Por eso la pregunta es elemental, ¿cuántos jóvenes como él habrían tenido un destino distinto si, en lugar de espectáculos, el gobernador hubiera construido una política real para impedir que niñas, niños y adolescentes cayeran en manos del crimen organizado?

Lorena Cortés

México tiene uno de los ecosistemas delictivos más complejos del planeta, lo anterior lo confirma la tercera edición del Índice Mundial de Delincuencia Organizada 2025, que posiciona al país en el primer lugar del mundo en mercados criminales, sólo detrás de Myanmar y Colombia y lo ubica en un preocupante puesto 111 de 193 en resiliencia institucional.

Esa resilencia obedece a  instituciones debilitadas que no alcanzan el ritmo, la escala ni la sofisticación de sus adversarios criminales.  En Michoacán esos pilares se han erosionado al grado de permitir algo más grave que la simple inseguridad, la instauración progresiva de una gobernanza criminal.

Michoacán es un espejo nacional, con instituciones sin capacidad real. Esa renuncia se intensificó bajo Ramírez Bedolla, quien sustituyó profesionalismo por lealtad y dejó a las instituciones sin técnica.  El resultado salta a la vista el Estado se debilitó en gran medida porque la partidocracia convirtió la administración pública en un botín político en lugar de un instrumento de seguridad.

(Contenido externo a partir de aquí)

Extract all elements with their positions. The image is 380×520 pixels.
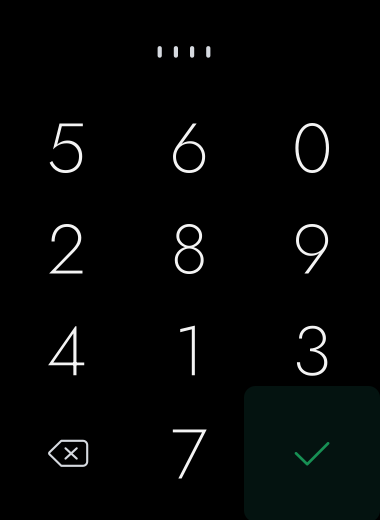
button[interactable]: 2 [6,198,128,300]
button[interactable]: 0 [251,97,373,198]
button[interactable]: 9 [251,198,373,300]
button[interactable]: 4 [6,300,128,401]
staticText: 2 [48,198,86,300]
button[interactable]: 3 [251,300,373,401]
staticText: 9 [292,198,332,300]
button[interactable]: Delete [7,403,129,504]
staticText: 6 [170,97,208,199]
button[interactable]: Confirm [244,386,380,520]
button[interactable]: 6 [128,97,250,198]
staticText: 0 [292,97,332,199]
button[interactable]: 5 [6,97,128,198]
staticText: 3 [292,300,332,402]
button[interactable]: 1 [128,300,250,401]
button[interactable]: 8 [128,198,250,300]
staticText: 7 [170,403,208,505]
staticText: 8 [170,198,208,300]
staticText: 4 [46,300,86,402]
staticText: 1 [174,300,204,402]
button[interactable]: 7 [128,404,250,504]
staticText: 5 [46,97,86,199]
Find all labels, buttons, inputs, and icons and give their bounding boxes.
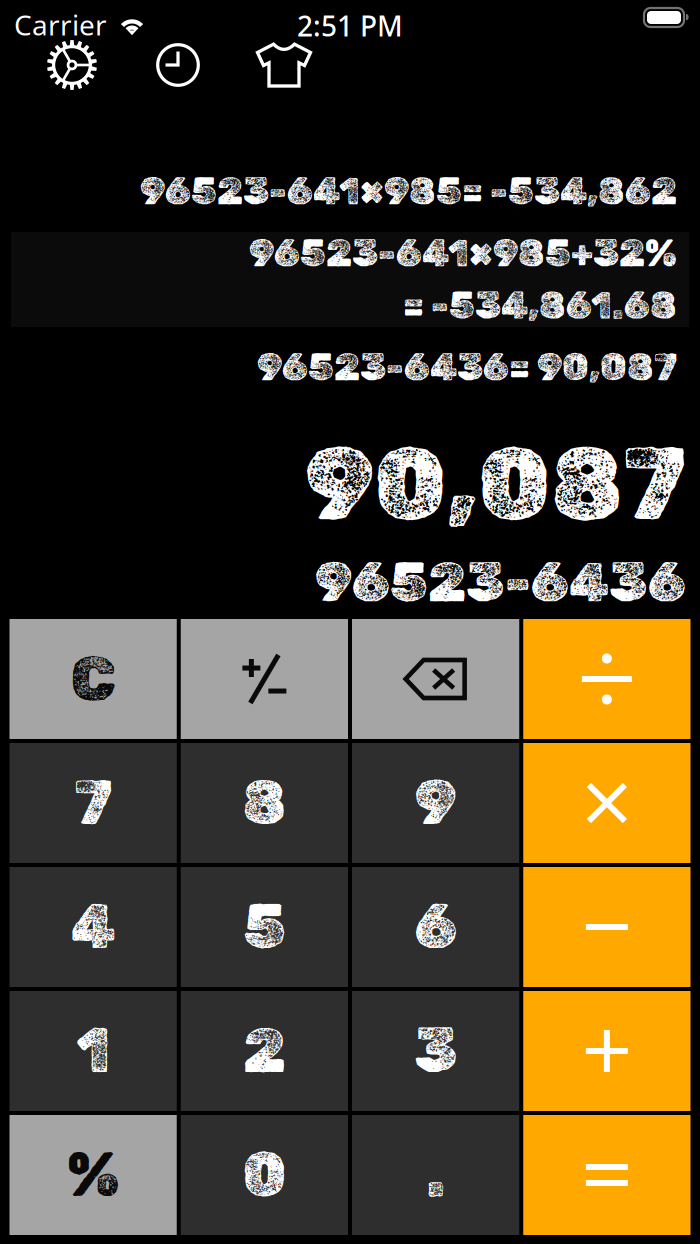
button[interactable]: 3 xyxy=(352,991,519,1111)
staticText: 0 xyxy=(242,1139,286,1211)
button[interactable]: Settings xyxy=(19,37,125,93)
staticText: 7 xyxy=(74,767,112,839)
button[interactable]: Delete xyxy=(352,619,519,739)
button[interactable]: 1 xyxy=(10,991,177,1111)
staticText: 90,087 xyxy=(305,424,686,544)
staticText: . xyxy=(426,1139,445,1211)
staticText: 2 xyxy=(243,1015,286,1087)
button[interactable]: % xyxy=(10,1115,177,1235)
button[interactable]: 0 xyxy=(181,1115,348,1235)
staticText: 2:51 PM xyxy=(297,7,403,44)
button[interactable]: 9 xyxy=(352,743,519,863)
staticText: Carrier xyxy=(14,6,107,43)
button[interactable]: 8 xyxy=(181,743,348,863)
button[interactable]: History xyxy=(125,37,231,93)
button[interactable]: C xyxy=(10,619,177,739)
staticText: 5 xyxy=(243,891,285,963)
button[interactable]: 96523-641×985= -534,862 xyxy=(11,151,689,232)
button[interactable]: Add xyxy=(523,991,690,1111)
staticText: 1 xyxy=(76,1015,110,1087)
staticText: 96523-641×985+32% xyxy=(249,231,677,276)
staticText: 96523-6436 xyxy=(315,550,686,615)
button[interactable]: . xyxy=(352,1115,519,1235)
staticText: % xyxy=(67,1139,119,1211)
button[interactable]: Equals xyxy=(523,1115,690,1235)
button[interactable]: Themes xyxy=(231,37,337,93)
button[interactable]: 6 xyxy=(352,867,519,987)
button[interactable]: 96523-6436= 90,087 xyxy=(11,327,689,408)
staticText: 6 xyxy=(415,891,457,963)
staticText: 4 xyxy=(71,891,116,963)
staticText: 3 xyxy=(414,1015,457,1087)
button[interactable]: 7 xyxy=(10,743,177,863)
staticText: 9 xyxy=(415,767,457,839)
button[interactable]: 5 xyxy=(181,867,348,987)
button[interactable]: 2 xyxy=(181,991,348,1111)
button[interactable]: 4 xyxy=(10,867,177,987)
staticText: 96523-641×985= -534,862 xyxy=(140,169,677,214)
staticText: = -534,861.68 xyxy=(403,284,677,328)
button[interactable]: Subtract xyxy=(523,867,690,987)
staticText: 96523-6436= 90,087 xyxy=(257,345,677,390)
button[interactable]: 96523-641×985+32% xyxy=(11,232,689,327)
button[interactable]: Divide xyxy=(523,619,690,739)
button[interactable]: Multiply xyxy=(523,743,690,863)
staticText: 8 xyxy=(242,767,286,839)
staticText: C xyxy=(71,643,116,715)
button[interactable]: Plus minus xyxy=(181,619,348,739)
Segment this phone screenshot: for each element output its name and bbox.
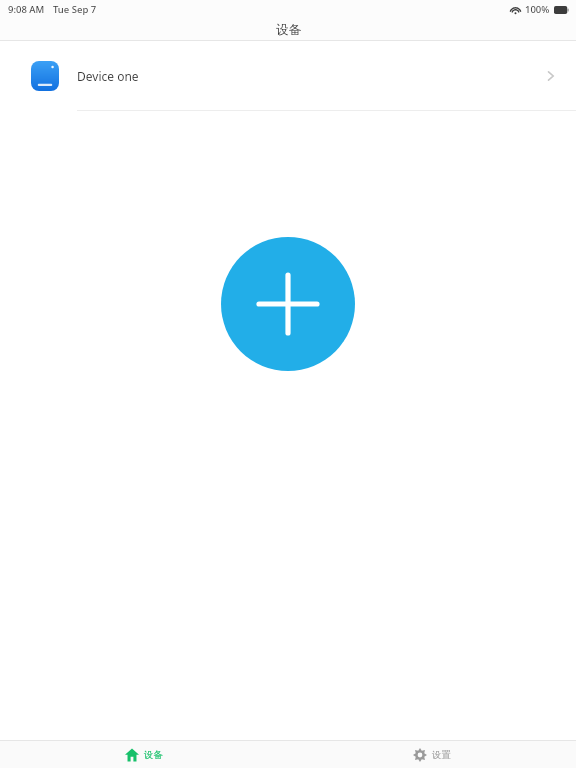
staticText: 设备 bbox=[144, 749, 163, 761]
staticText: 100% bbox=[525, 3, 550, 16]
button[interactable]: 设置 bbox=[288, 741, 576, 768]
staticText: 9:08 AM bbox=[8, 3, 45, 16]
button[interactable]: 设备 bbox=[0, 741, 288, 768]
button[interactable]: Add device bbox=[221, 237, 355, 371]
staticText: 设置 bbox=[432, 749, 451, 761]
button[interactable]: Device one bbox=[0, 41, 576, 110]
staticText: 设备 bbox=[276, 22, 301, 38]
staticText: Tue Sep 7 bbox=[53, 3, 97, 16]
staticText: Device one bbox=[77, 68, 139, 84]
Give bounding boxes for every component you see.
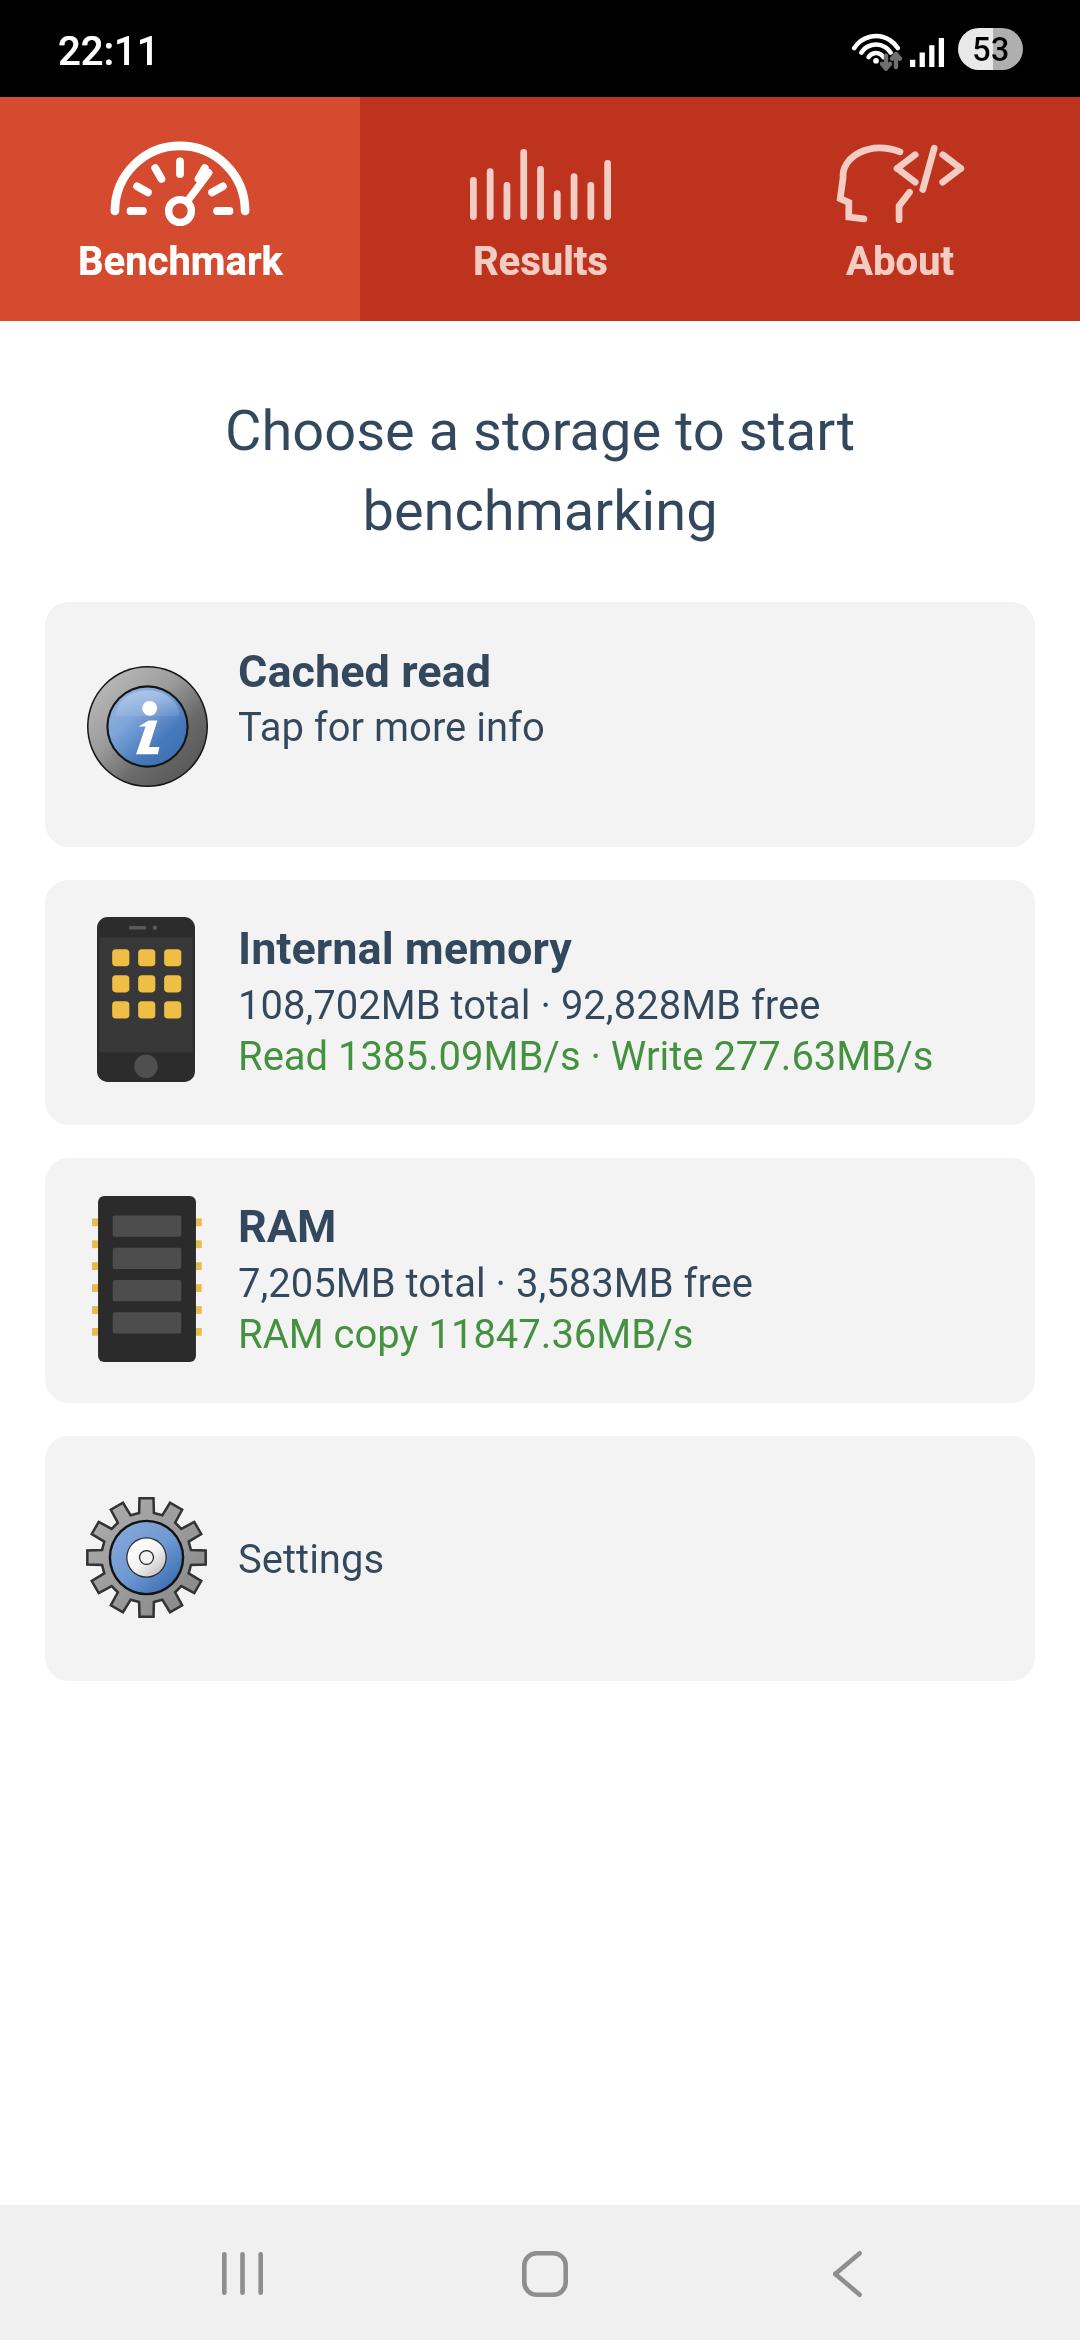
button[interactable]: Benchmark (0, 97, 360, 321)
button[interactable]: Cached read (45, 602, 1035, 847)
staticText: Cached read (238, 645, 492, 698)
button[interactable]: Results (360, 97, 720, 321)
staticText: Internal memory (238, 922, 572, 975)
button[interactable]: Recent apps (167, 2205, 317, 2340)
staticText: RAM (238, 1200, 337, 1253)
staticText: RAM copy 11847.36MB/s (238, 1311, 694, 1358)
staticText: 7,205MB total · 3,583MB free (238, 1260, 753, 1307)
staticText: 53 (972, 30, 1010, 69)
staticText: Settings (238, 1536, 385, 1583)
staticText: Results (473, 238, 608, 285)
button[interactable]: Home (470, 2205, 620, 2340)
button[interactable]: RAM (45, 1158, 1035, 1403)
staticText: 22:11 (58, 28, 160, 75)
staticText: 108,702MB total · 92,828MB free (238, 982, 821, 1029)
staticText: Benchmark (78, 238, 283, 285)
staticText: About (846, 238, 954, 285)
button[interactable]: Internal memory (45, 880, 1035, 1125)
staticText: Choose a storage to start benchmarking (115, 398, 965, 544)
button[interactable]: About (720, 97, 1080, 321)
button[interactable]: Settings (45, 1436, 1035, 1681)
button[interactable]: Back (772, 2205, 922, 2340)
staticText: Read 1385.09MB/s · Write 277.63MB/s (238, 1033, 934, 1080)
staticText: Tap for more info (238, 704, 545, 751)
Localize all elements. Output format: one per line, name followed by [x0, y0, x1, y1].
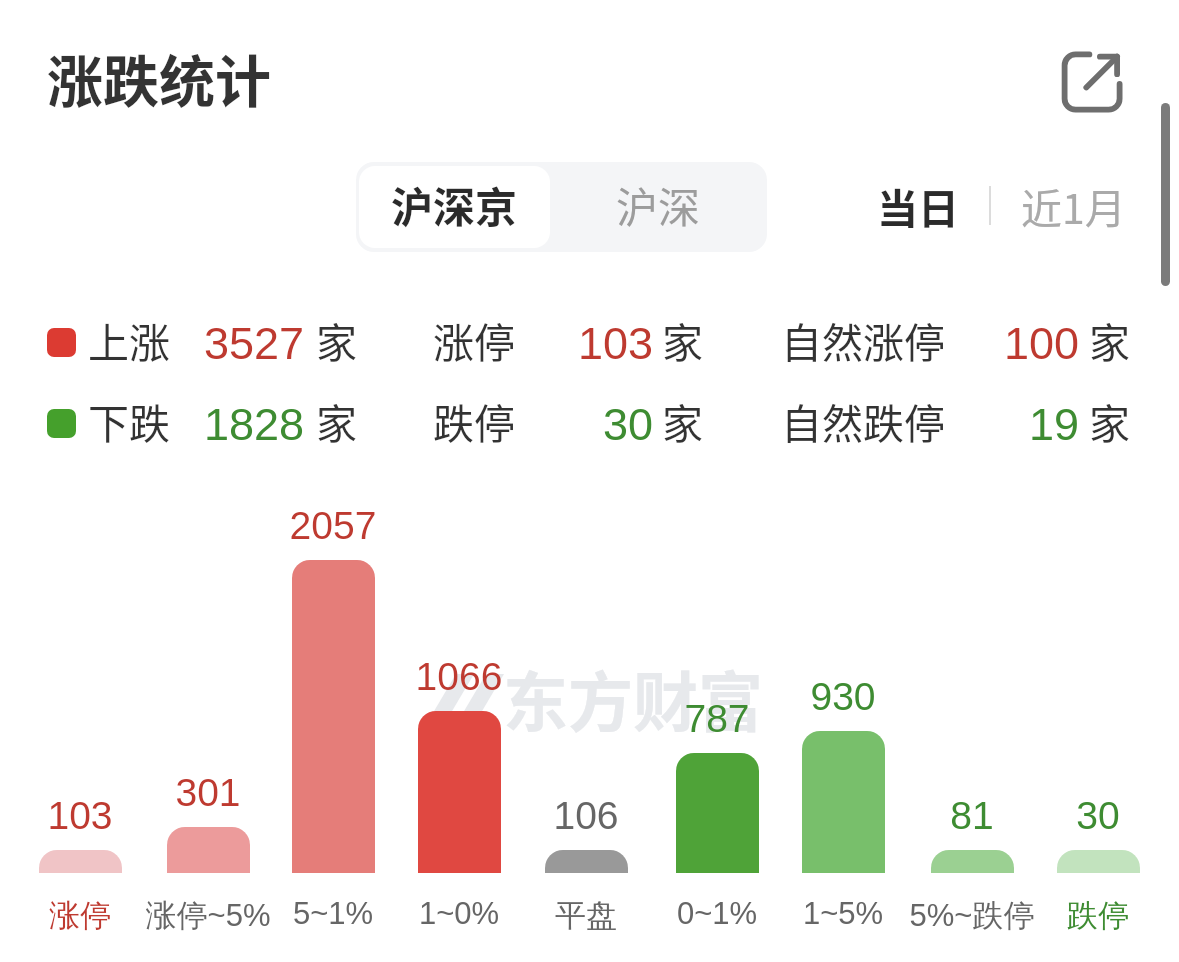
staticText: 家	[316, 391, 357, 450]
staticText: 家	[1089, 310, 1130, 369]
staticText: 家	[316, 310, 357, 369]
staticText: 30	[998, 794, 1179, 838]
staticText: 涨跌统计	[47, 37, 271, 118]
staticText: 3527	[104, 318, 304, 368]
staticText: 家	[662, 310, 703, 369]
staticText: 涨停	[433, 310, 515, 369]
staticText: 跌停	[988, 896, 1179, 935]
staticText: 19	[879, 399, 1079, 449]
staticText: 涨停	[0, 896, 190, 935]
staticText: 103	[453, 318, 653, 368]
staticText: 100	[879, 318, 1079, 368]
staticText: 103	[0, 794, 180, 838]
button[interactable]: 当日	[869, 166, 967, 245]
staticText: 近1月	[1021, 176, 1126, 235]
staticText: 2057	[233, 504, 433, 548]
staticText: 涨停~5%	[98, 896, 318, 935]
staticText: 0~1%	[607, 896, 827, 931]
staticText: 家	[662, 391, 703, 450]
staticText: 1066	[359, 655, 559, 699]
staticText: 1~5%	[733, 896, 953, 931]
staticText: 家	[1089, 391, 1130, 450]
staticText: 上涨	[88, 310, 170, 369]
button[interactable]: 近1月	[1013, 166, 1134, 245]
staticText: 跌停	[433, 391, 515, 450]
button[interactable]: Share	[1048, 40, 1132, 124]
staticText: 106	[486, 794, 686, 838]
staticText: 1~0%	[349, 896, 569, 931]
button[interactable]: 沪深	[554, 166, 763, 248]
staticText: 沪深京	[391, 174, 518, 235]
staticText: 30	[453, 399, 653, 449]
staticText: 5%~跌停	[862, 896, 1082, 935]
staticText: 自然涨停	[781, 310, 945, 369]
staticText: 5~1%	[223, 896, 443, 931]
staticText: 下跌	[88, 391, 170, 450]
staticText: 301	[108, 771, 308, 815]
staticText: 81	[872, 794, 1072, 838]
button[interactable]: 沪深京	[359, 166, 550, 248]
staticText: 787	[617, 697, 817, 741]
staticText: 930	[743, 675, 943, 719]
staticText: 自然跌停	[781, 391, 945, 450]
staticText: 1828	[104, 399, 304, 449]
staticText: 平盘	[476, 896, 696, 935]
staticText: 沪深	[616, 174, 701, 235]
staticText: 东方财富	[503, 651, 764, 745]
staticText: 当日	[877, 176, 959, 235]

La inseguridad no solo se mide en homicidios que el oficialismo presume a la baja; también se mide en lo que debería ser más valioso para cualquier gobierno: la vulnerabilidad de sus niños, niñas y adolescentes. En un país con uno de los ecosistemas criminales más complejos del planeta y una resiliencia institucional extremadamente débil, la fragilidad juvenil es un indicador central del colapso. En Michoacán, esta realidad es aún más cruda: ser joven, sobre todo hombre, implica un riesgo altísimo de homicidio, desaparición o reclutamiento. Es un ecosistema depredador donde el Estado ofrece conciertos como “Jalo” en el Estadio Morelos, una respuesta frívola ante un problema que exige estrategia y capacidad real. Y lo más preocupante, el sexenio de Ramírez Bedolla no logró instaurar una política seria de prevención del delito, dejando a los michoacanos expuestos al crimen y la violencia.

En ese contexto, el caso de Víctor Manuel, de 17 años, implicado en el asesinato del alcalde de Uruapan, Carlos Manzo, no es solo una tragedia, es la evidencia dolorosa de un Estado que dejó a sus jóvenes a merced del crimen. Por eso la pregunta es elemental, ¿cuántos jóvenes como él habrían tenido un destino distinto si, en lugar de espectáculos, el gobernador hubiera construido una política real para impedir que niñas, niños y adolescentes cayeran en manos del crimen organizado? Es una duda legítima, sostenida por la evidencia y por la ausencia de una estrategia seria donde más urgía.

Ese vacío ha permitido que las organizaciones criminales, operando como verdaderas transnacionales del delito, ocupen el espacio con una eficacia que exhibe la precariedad gubernamental.

La administración de Ramírez Bedolla no sólo no contuvo esta deriva, la profundizó al sustituir profesionalismo por lealtad partidista, instaurando la fórmula del régimen de 90 % lealtad y 10 % capacidad.

Michoacán demuestra que el crimen y la violencia no triunfan por su fuerza, sino por la fragilidad del Estado que debería contenerlos. Mientras la partidocracia siga administrando cargos como recompensas y no como responsabilidades técnicas, y mientras la prevención juvenil se sustituya por espectáculos, la criminalidad seguirá ganando terreno y cobrando la vida de miles de jóvenes. Por más planes que la federación despliegue para amortiguar el costo político de la violencia, sin instituciones locales fuertes, sin profesionalización, sin recursos y sin liderazgo real, la seguridad no mejorará, seguirá deteriorándose hasta que el Estado no solo pierda territorio, sino sentido de propósito.